Peter Walker talked about his experiences as the co-designer of “Reflecting Absence,” the National September 11 Memorial design at the site of the fallen World Trade Center in New York City, during his Feb. 22 appearance at the 37th annual Aggie Workshop.
Walker, a fellow in the American Society of Landscape Architects (ASLA) and one of the most lauded names in landscape architecture, was the keynote speaker at the two-day event, hosted by Texas A&M University’s student chapter of the American Society of Landscape Architects.
“An awful lot of this work has been about a feeling of reverence,” he said about the design.

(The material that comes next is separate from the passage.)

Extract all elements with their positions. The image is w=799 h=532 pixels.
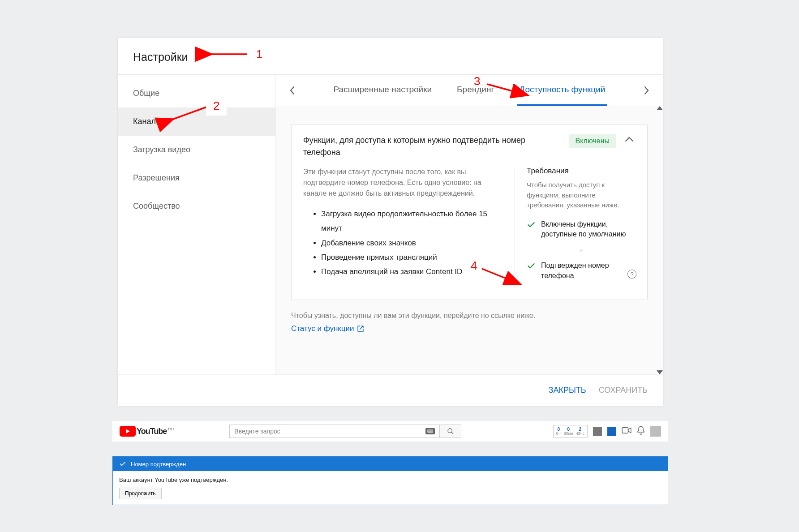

Walker said he was in Europe when the jury for the memorial design contest asked to see him and his co-designer Michael Arad. He hurriedly caught a flight to New York and met Arad, with whom he’d worked on projects before.
“I hadn’t met Michael face to face,” he said. “We’d always worked by fax.”
After the jury named Walker and Arad the winners of the competition, Walker said he traveled to Europe to see how he could incorporate design ideas from European tree gardens at the Sept. 11 site. Also, since the memorial will be open around the clock, he said he had to pay special attention to what the memorial will look like at night as well.
Walker’s design calls for 300 oak trees in an eight-acre Memorial Plaza that the contest jury said, “will create a contemplative space separate from the sights and sounds of the surrounding city. The design is unique in its use of ecological considerations which exceed sustainability standards.”
As the work on the site continues, Walker said he and Arad face enormous pressure from all sides.
“It’s exasperating to try to hold this (his design) in place,” he said, noting the pressures from the mayor’s office, governor’s office, the port authority, families of the deceased, and groups representing the firefighters and police officers, among others.
“But every September 11, the tape of the airplanes crashing into the buildings plays over and over, and you remember what you’re working on and why you’re working on it.”
The workshop offered students a chance to hear from Walker and other nationally acclaimed landscape architects and get a taste of what it’s “really like” once they begin working in the field.
The Aggie Workshop, which took place at the Texas A&M College of Architecture’s Langford Architecture Center, explored landscape architects’ accomplishments and revealed innovative opportunities and available career paths.
Other speakers included Ed Garza ’92 of EDAW, Dwain Scott of the U.S. Army Corps of Engineers and Jean Kavanaugh, past Texas president of the American Society of Landscape Architects.
Rounding out the two-day conference were two discussion panels, one with recently graduated landscape architecture students at A&M and another featuring established professionals in the field.